▶ **ACTION ITEM**
Your answer should hold exactly the lines from the one with "Kennzeichenleuchtenglühlampe" through the final line of the data below, reproduced as written.

(Collection entries)
____
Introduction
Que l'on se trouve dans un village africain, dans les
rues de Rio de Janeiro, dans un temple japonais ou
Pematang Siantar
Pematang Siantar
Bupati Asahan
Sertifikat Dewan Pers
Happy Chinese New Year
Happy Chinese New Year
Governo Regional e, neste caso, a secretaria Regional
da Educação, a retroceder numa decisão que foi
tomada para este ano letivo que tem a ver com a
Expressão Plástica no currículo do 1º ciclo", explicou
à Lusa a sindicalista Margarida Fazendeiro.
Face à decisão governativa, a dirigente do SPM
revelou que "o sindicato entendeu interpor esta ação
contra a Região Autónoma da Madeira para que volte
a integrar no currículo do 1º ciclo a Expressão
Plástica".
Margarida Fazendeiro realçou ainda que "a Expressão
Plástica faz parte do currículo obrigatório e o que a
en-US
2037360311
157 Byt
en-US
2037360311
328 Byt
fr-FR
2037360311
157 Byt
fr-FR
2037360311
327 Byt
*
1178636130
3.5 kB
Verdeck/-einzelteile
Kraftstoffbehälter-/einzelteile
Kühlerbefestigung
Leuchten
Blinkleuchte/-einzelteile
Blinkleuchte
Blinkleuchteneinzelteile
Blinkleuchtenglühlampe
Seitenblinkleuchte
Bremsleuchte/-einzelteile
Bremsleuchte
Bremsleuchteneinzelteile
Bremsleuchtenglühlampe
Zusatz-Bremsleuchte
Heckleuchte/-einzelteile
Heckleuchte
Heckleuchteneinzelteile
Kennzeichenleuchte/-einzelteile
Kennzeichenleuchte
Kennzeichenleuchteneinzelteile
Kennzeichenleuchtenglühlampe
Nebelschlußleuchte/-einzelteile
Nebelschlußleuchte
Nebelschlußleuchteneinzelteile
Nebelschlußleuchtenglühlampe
____
▶ **REPLY TO THE EXERCISE**
Kennzeichenleuchtenglühlampe
Nebelschlußleuchte/-einzelteile
Nebelschlußleuchte
Nebelschlußleuchteneinzelteile
Nebelschlußleuchtenglühlampe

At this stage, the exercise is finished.